Extracted data entries:
***

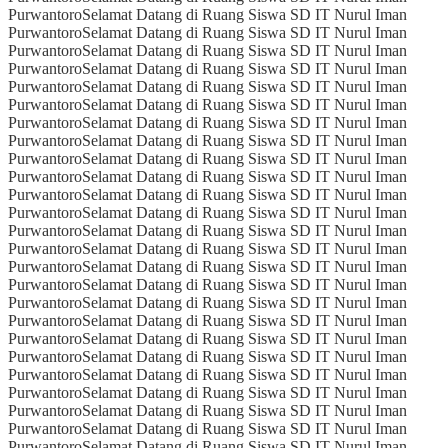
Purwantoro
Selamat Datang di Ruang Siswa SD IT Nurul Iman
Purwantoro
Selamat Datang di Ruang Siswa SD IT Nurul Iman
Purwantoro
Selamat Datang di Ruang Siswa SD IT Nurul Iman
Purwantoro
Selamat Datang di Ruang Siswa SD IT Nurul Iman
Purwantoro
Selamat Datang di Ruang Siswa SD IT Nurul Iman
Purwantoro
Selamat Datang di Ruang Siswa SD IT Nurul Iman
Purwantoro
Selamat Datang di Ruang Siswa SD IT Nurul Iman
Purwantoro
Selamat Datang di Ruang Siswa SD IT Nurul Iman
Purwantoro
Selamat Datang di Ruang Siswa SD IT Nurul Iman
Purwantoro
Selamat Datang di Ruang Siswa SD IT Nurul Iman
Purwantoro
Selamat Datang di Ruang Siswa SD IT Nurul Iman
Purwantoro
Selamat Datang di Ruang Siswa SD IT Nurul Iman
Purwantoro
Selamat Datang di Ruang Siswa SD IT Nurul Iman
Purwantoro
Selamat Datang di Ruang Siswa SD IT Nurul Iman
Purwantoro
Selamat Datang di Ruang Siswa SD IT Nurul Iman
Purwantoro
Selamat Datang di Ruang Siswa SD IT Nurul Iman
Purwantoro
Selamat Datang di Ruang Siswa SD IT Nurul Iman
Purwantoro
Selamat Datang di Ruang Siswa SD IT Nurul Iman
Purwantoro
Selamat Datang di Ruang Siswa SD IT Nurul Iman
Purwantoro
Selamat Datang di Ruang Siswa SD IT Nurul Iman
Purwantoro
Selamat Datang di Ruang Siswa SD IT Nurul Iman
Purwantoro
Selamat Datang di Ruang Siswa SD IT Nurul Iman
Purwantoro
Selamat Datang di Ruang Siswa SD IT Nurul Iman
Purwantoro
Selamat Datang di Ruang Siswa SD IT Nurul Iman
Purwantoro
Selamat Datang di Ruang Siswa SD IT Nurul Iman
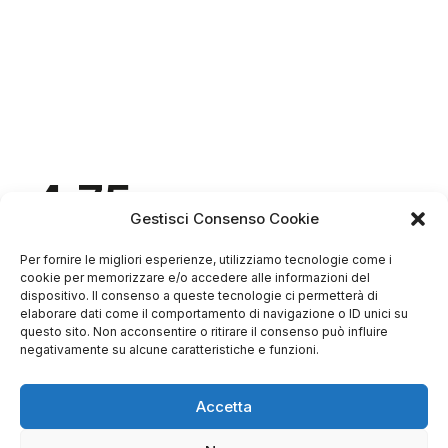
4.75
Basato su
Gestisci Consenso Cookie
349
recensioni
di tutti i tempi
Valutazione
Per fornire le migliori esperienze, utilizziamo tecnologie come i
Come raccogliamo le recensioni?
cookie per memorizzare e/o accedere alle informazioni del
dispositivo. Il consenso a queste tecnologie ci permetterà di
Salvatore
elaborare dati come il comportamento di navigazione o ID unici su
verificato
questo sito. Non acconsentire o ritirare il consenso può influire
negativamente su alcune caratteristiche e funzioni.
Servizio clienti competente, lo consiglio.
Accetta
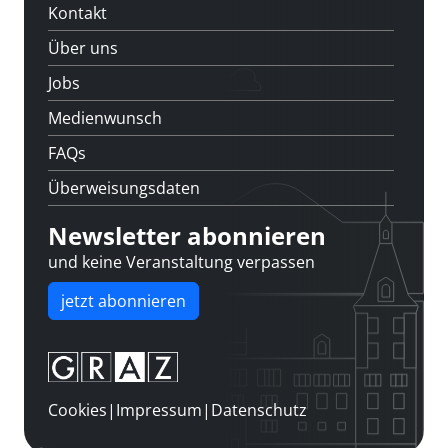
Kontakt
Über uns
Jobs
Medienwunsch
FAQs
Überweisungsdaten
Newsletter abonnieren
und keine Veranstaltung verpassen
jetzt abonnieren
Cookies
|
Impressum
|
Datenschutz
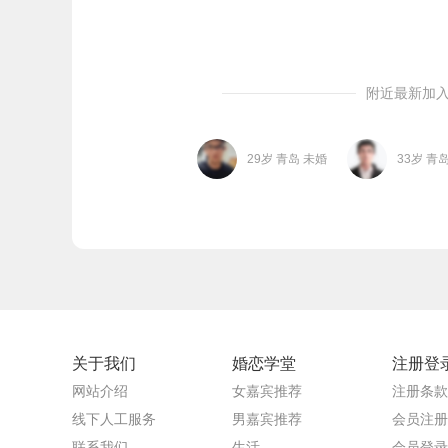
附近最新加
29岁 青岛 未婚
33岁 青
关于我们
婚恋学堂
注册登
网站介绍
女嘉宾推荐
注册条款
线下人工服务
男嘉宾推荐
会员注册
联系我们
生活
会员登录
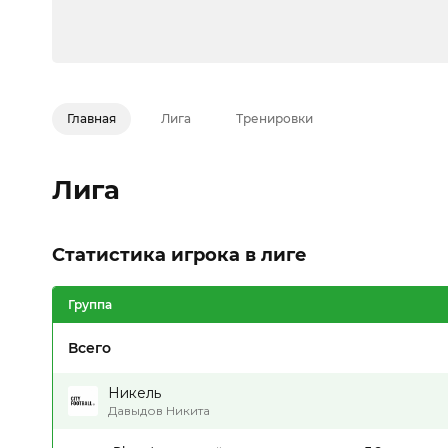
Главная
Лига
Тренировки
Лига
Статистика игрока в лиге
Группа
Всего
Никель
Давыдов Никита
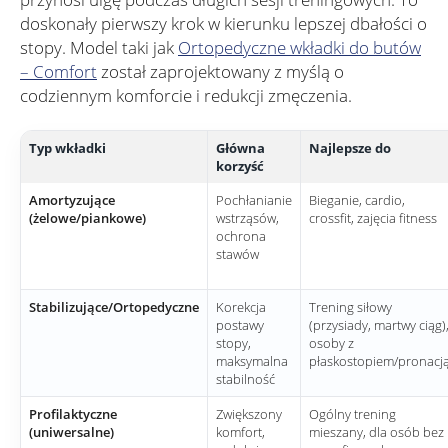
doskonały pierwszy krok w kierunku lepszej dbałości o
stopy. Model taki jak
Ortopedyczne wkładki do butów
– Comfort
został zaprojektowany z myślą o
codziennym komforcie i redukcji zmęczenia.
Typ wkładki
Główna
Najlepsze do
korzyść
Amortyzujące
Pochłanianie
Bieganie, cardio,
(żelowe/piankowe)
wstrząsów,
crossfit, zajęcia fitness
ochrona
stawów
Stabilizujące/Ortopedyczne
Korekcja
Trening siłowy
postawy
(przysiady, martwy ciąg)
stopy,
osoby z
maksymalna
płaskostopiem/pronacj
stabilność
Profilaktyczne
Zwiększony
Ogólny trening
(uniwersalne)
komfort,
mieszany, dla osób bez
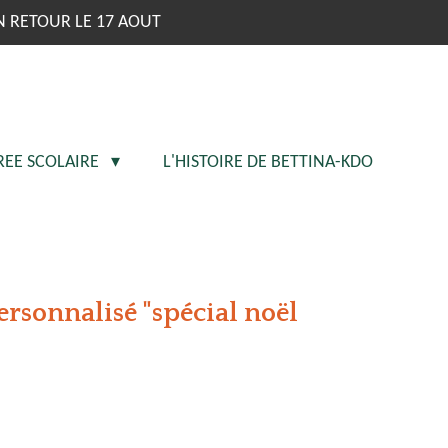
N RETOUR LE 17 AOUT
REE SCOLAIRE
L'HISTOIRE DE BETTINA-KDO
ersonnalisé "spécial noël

***

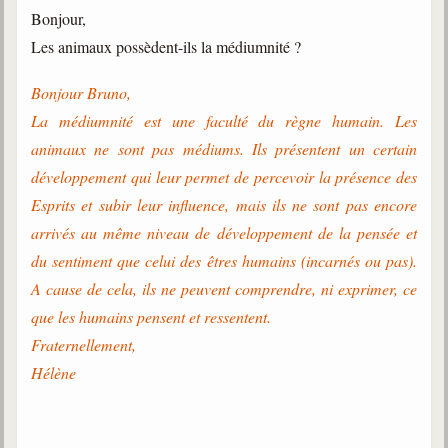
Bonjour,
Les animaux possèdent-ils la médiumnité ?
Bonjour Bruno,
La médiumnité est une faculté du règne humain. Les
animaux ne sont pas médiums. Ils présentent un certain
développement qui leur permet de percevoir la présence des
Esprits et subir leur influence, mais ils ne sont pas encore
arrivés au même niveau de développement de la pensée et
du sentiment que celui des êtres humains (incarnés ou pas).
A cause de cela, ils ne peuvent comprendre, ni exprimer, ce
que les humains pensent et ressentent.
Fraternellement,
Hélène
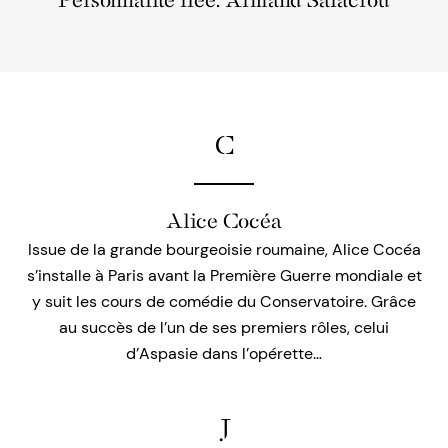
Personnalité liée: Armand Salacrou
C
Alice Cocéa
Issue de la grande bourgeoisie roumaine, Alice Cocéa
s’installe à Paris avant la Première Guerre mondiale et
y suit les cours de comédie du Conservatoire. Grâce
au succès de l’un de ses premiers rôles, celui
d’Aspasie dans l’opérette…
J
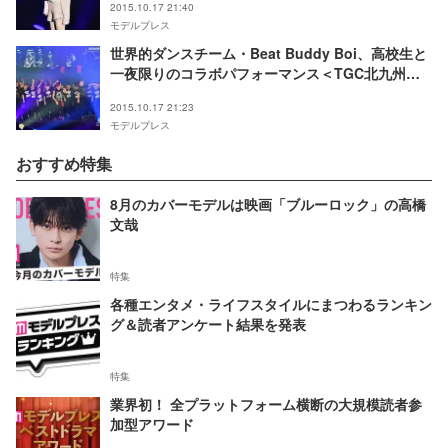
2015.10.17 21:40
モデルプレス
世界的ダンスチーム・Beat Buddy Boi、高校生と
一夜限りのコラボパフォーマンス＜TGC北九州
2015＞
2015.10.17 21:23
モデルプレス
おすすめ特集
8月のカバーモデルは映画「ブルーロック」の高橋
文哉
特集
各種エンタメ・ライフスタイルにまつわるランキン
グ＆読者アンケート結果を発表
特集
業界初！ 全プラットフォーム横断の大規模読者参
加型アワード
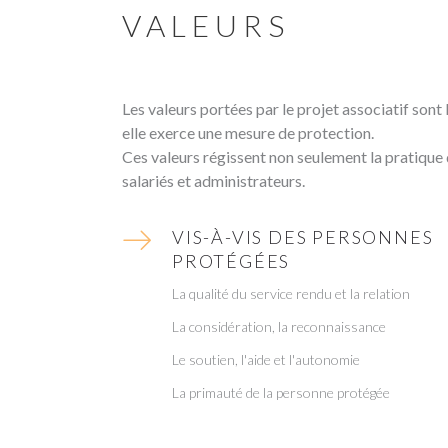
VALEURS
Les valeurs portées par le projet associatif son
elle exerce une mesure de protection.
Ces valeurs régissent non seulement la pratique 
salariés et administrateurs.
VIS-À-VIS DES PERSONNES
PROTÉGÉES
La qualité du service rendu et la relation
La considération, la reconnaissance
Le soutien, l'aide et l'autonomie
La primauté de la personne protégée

***

WHAT NEEDS TO BE DONE
Show all lines above that contain "wkładki".

ANSWER TO THE EXERCISE
Ortopedyczne wkładki do butów
Typ wkładki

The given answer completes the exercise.